▶ _TASK TO COMPLETE_: In the entries below, find every line holding the string "aime" and collect it.

▶ _STUDY MATERIAL_:
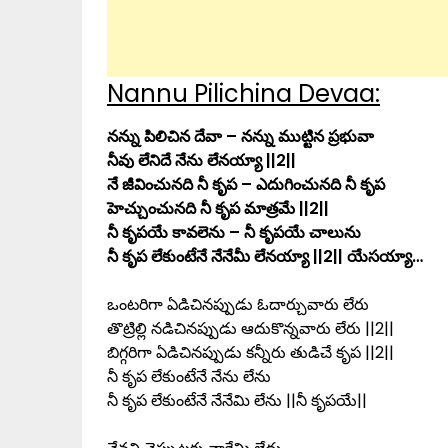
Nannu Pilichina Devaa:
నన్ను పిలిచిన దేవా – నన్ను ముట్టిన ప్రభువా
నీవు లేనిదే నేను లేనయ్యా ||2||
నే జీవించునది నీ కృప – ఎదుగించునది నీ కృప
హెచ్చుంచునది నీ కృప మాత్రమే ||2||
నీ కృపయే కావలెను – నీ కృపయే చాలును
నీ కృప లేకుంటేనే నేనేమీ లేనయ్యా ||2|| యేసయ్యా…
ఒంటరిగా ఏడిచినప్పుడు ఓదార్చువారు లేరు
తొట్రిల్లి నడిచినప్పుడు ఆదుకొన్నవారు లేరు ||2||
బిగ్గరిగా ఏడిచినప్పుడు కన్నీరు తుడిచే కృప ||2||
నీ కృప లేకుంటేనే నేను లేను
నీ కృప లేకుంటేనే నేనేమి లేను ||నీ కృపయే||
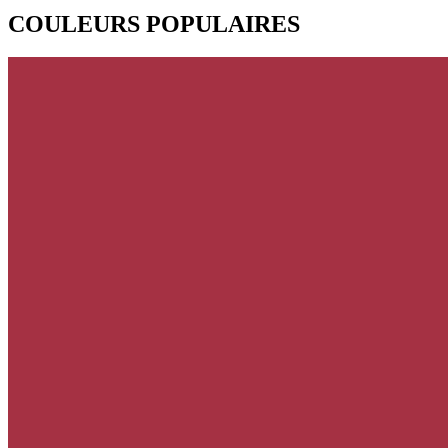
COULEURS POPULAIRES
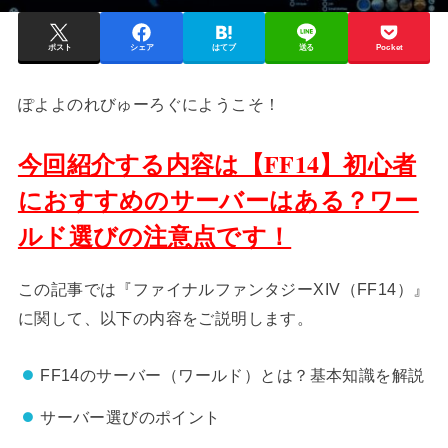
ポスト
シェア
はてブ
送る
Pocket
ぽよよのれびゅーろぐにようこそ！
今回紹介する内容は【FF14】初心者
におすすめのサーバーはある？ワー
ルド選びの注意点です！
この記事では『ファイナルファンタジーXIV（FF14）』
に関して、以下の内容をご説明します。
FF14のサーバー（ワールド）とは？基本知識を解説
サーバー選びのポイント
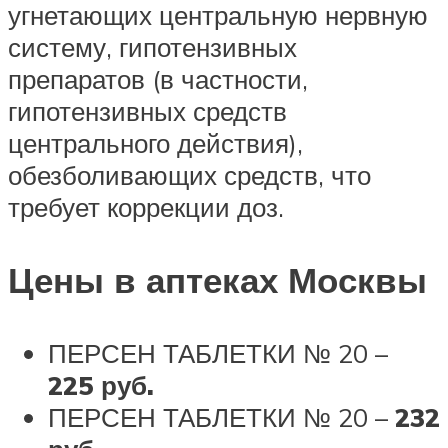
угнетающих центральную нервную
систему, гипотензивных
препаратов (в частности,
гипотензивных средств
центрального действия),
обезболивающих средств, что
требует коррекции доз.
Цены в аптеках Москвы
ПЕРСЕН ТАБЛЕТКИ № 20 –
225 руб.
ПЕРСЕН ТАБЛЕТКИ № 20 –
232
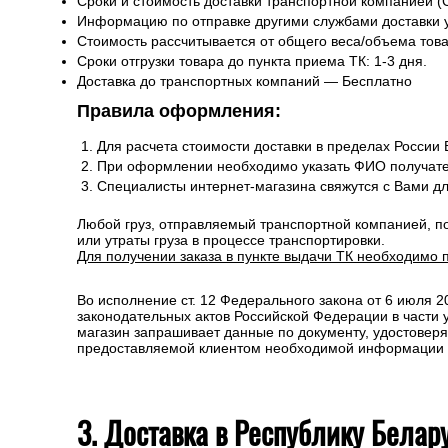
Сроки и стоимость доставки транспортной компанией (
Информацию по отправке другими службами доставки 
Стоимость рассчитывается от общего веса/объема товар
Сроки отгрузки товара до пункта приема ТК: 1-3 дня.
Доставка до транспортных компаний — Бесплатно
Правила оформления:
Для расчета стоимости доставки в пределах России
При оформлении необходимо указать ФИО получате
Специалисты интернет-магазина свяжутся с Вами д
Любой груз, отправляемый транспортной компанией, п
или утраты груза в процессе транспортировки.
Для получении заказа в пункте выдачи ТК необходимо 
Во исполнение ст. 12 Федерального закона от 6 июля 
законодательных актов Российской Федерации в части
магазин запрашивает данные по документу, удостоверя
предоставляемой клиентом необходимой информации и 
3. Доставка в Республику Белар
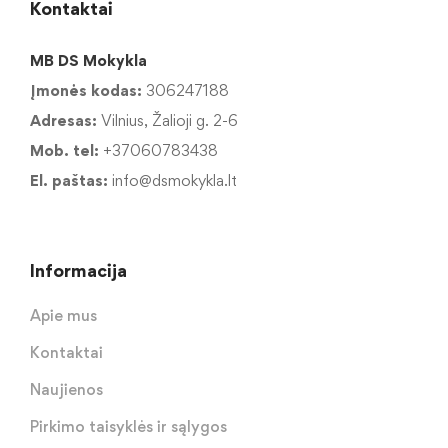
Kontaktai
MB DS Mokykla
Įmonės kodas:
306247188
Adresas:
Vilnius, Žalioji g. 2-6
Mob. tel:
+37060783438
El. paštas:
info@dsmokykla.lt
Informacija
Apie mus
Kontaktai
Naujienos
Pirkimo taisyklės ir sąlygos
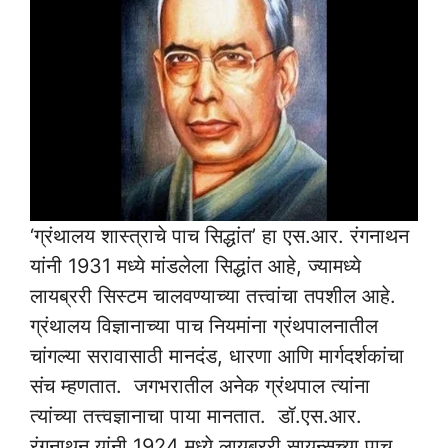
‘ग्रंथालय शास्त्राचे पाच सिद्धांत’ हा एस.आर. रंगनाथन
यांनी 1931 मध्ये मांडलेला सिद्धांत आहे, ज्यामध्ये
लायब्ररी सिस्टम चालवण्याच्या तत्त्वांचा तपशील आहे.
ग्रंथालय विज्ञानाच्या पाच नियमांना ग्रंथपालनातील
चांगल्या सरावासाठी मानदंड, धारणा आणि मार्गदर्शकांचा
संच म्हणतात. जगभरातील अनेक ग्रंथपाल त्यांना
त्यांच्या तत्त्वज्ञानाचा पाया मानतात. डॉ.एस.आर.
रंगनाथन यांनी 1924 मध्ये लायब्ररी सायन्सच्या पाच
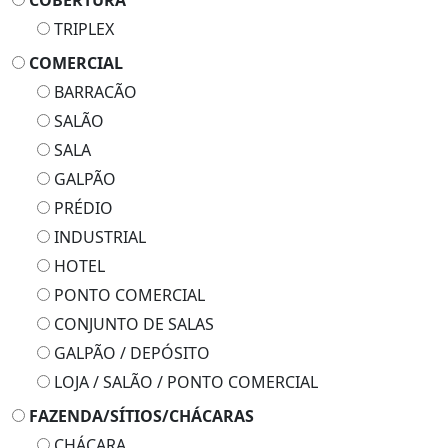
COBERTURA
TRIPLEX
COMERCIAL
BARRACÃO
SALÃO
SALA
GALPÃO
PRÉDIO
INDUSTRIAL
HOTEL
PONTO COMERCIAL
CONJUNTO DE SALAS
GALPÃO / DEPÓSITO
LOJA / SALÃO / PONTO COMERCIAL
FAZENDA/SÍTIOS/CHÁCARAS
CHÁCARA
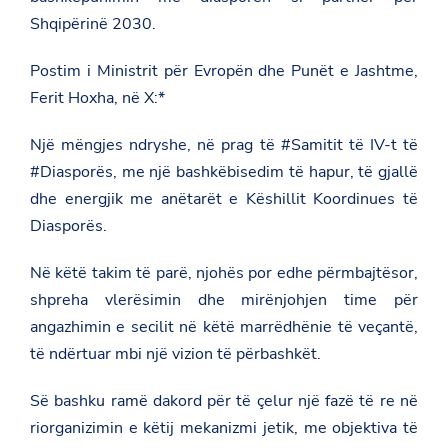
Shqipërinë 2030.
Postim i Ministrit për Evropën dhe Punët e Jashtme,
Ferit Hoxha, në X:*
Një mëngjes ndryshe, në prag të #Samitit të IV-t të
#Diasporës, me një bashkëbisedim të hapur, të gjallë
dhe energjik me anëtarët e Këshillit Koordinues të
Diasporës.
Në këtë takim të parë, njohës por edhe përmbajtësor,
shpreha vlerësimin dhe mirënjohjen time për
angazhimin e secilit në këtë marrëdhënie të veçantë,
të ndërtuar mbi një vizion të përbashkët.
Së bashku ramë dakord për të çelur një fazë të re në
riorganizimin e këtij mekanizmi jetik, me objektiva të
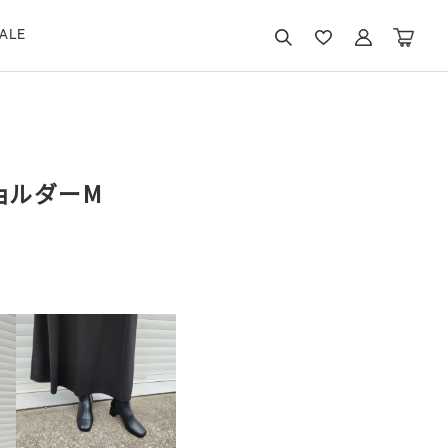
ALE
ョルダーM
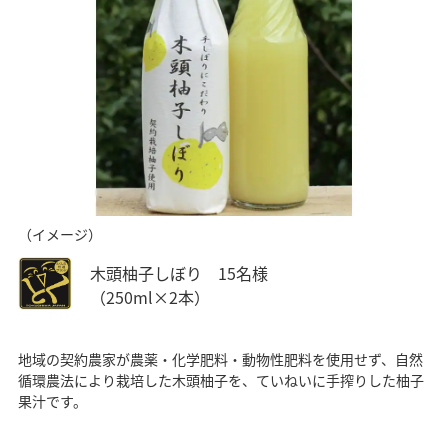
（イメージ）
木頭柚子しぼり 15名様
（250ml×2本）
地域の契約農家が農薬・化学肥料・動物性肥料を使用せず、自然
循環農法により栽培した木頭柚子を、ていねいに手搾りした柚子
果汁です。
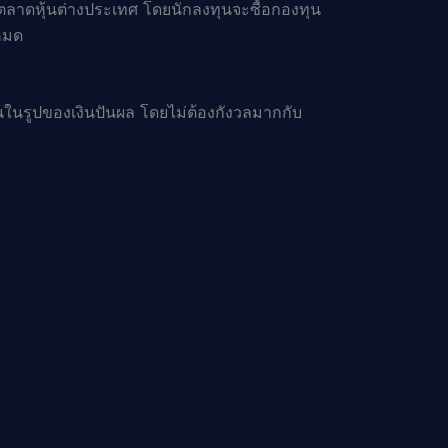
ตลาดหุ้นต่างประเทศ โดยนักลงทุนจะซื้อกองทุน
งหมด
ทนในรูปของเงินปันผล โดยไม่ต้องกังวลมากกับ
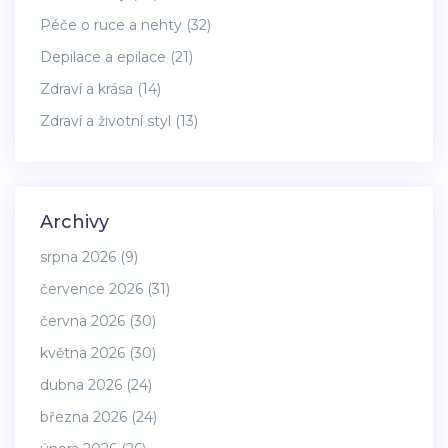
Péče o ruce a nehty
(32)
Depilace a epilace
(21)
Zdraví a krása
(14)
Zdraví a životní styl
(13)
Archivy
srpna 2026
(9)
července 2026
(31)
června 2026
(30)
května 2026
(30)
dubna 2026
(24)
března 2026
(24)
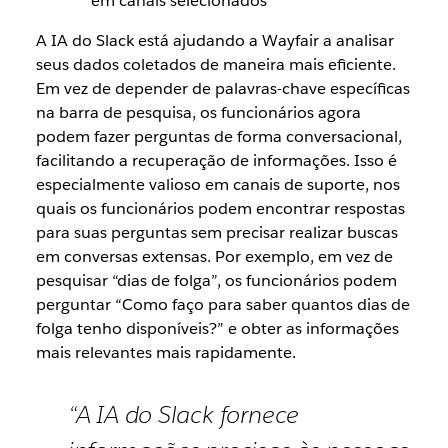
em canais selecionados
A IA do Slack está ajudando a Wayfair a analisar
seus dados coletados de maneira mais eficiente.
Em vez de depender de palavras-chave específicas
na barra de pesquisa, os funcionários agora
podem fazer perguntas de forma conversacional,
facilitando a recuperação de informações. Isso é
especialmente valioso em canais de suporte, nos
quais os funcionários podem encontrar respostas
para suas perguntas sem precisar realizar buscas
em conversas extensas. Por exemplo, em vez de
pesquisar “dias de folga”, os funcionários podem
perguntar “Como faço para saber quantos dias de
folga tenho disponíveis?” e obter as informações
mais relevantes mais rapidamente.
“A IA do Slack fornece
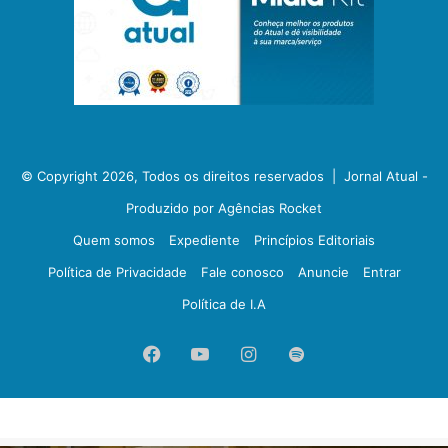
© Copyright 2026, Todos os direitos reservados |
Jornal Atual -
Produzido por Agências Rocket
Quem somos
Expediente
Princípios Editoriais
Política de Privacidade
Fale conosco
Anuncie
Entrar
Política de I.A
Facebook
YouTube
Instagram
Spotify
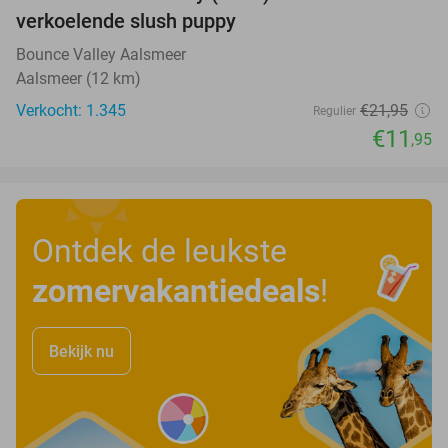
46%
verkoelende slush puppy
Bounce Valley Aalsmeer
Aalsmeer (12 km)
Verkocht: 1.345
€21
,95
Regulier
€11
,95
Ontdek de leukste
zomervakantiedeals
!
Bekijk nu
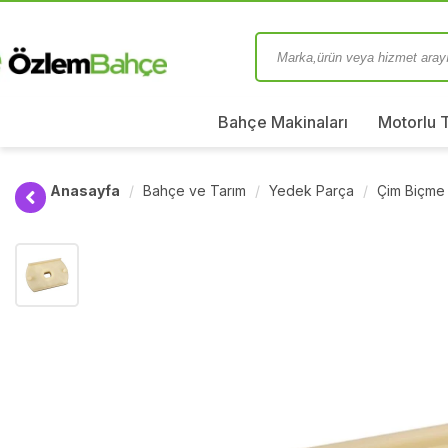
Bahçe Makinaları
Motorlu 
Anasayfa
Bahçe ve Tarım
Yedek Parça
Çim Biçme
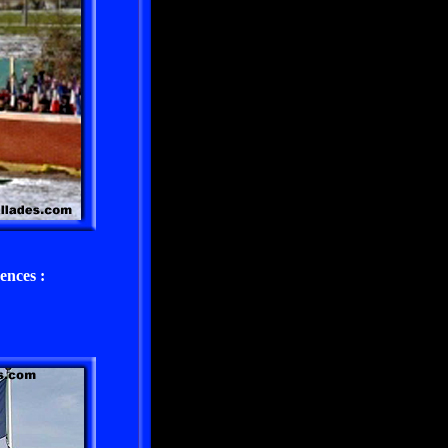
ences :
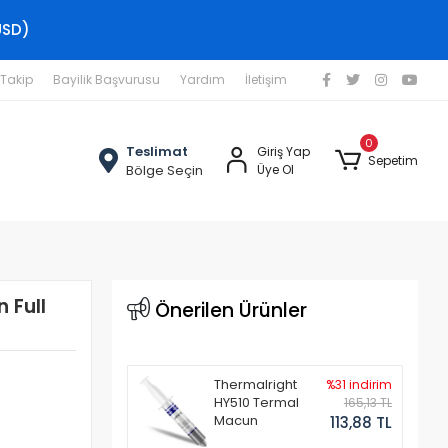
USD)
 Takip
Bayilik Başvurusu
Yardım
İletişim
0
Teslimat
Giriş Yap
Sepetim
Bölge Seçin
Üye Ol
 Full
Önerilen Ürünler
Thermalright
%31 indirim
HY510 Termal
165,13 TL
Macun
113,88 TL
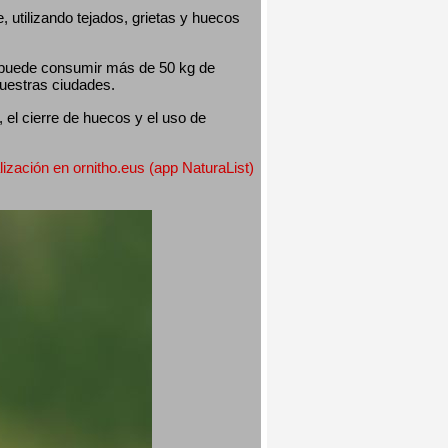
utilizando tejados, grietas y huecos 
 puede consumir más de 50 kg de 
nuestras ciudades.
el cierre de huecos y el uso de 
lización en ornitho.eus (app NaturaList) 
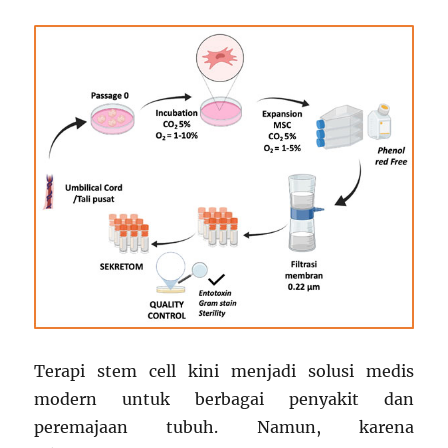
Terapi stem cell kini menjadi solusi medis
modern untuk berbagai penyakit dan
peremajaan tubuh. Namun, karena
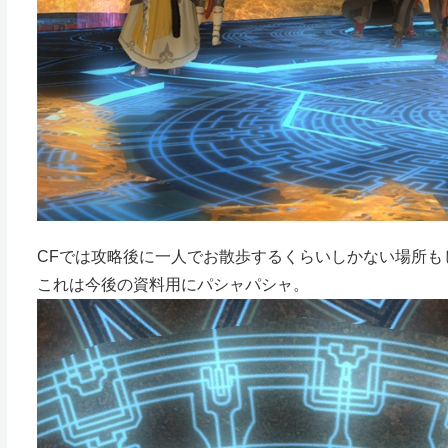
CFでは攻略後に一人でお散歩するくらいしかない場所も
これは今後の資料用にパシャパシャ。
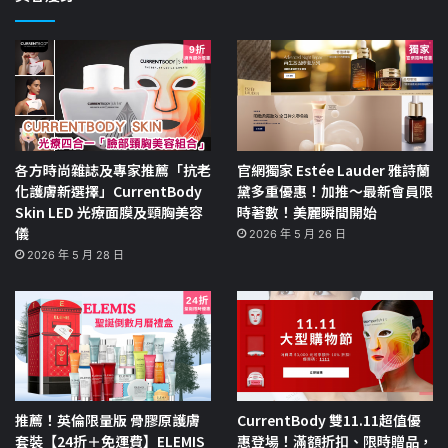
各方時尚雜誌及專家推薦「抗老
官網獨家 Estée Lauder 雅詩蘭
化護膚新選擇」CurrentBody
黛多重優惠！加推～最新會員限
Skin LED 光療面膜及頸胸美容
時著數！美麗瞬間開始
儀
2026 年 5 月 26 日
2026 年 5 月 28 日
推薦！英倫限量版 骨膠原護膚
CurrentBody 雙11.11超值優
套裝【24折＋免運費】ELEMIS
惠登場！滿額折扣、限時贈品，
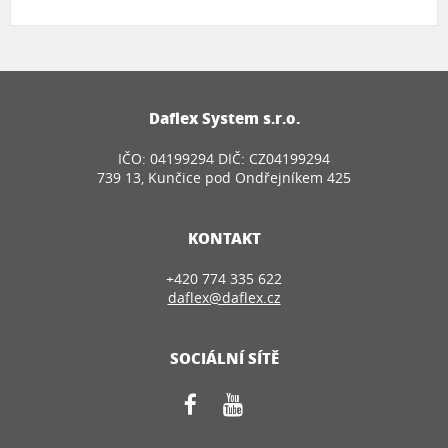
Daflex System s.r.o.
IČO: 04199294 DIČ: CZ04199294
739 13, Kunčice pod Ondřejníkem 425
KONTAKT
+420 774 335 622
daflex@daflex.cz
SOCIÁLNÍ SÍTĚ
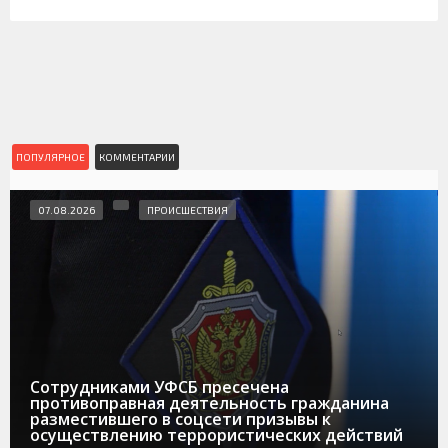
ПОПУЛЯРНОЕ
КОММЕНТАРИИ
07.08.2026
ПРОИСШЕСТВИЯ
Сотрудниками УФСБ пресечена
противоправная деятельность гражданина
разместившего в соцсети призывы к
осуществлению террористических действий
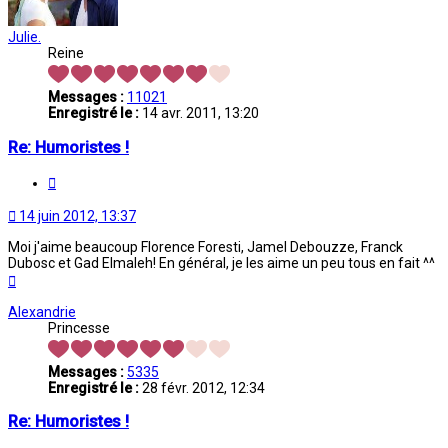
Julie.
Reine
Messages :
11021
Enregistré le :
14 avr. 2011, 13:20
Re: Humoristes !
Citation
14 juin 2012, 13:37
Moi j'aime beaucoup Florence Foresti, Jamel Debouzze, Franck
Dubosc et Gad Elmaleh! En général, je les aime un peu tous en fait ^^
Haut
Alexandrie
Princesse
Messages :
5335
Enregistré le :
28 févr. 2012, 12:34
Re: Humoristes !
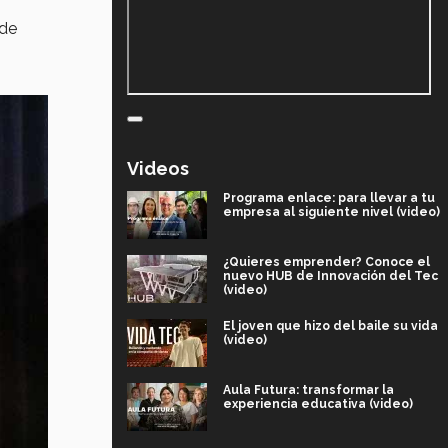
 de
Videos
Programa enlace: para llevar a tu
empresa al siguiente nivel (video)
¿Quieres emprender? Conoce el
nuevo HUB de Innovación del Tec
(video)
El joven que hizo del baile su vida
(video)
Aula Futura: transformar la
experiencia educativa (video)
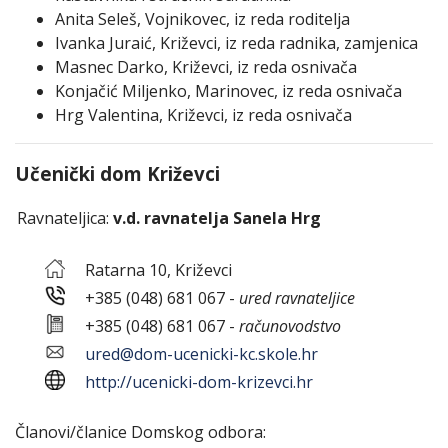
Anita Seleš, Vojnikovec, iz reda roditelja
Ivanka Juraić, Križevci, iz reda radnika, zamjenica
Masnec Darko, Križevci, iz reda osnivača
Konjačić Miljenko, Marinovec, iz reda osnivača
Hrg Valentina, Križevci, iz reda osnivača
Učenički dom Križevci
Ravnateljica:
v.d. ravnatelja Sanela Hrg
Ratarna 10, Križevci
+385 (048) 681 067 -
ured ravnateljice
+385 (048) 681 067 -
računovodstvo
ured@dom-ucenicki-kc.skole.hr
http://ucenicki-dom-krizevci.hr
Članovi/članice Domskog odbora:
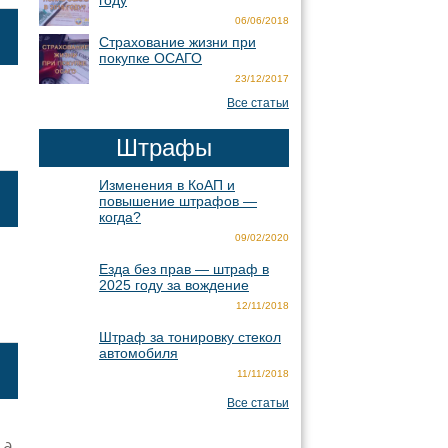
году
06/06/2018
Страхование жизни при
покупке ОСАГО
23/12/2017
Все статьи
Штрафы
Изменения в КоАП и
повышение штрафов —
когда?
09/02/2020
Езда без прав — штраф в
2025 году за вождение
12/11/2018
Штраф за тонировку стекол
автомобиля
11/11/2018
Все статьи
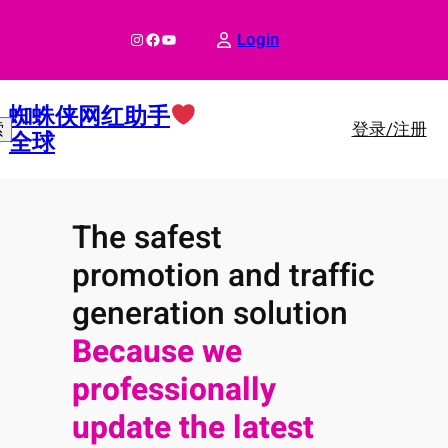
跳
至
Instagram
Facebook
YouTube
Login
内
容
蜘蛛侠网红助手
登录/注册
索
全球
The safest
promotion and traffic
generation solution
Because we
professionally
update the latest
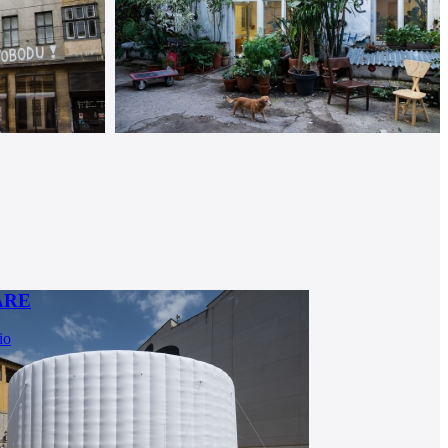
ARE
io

▶ _TASK SOLUTION_:
Moi j'aime beaucoup Florence Foresti, Jamel Debouzze, Franck
Dubosc et Gad Elmaleh! En général, je les aime un peu tous en fait ^^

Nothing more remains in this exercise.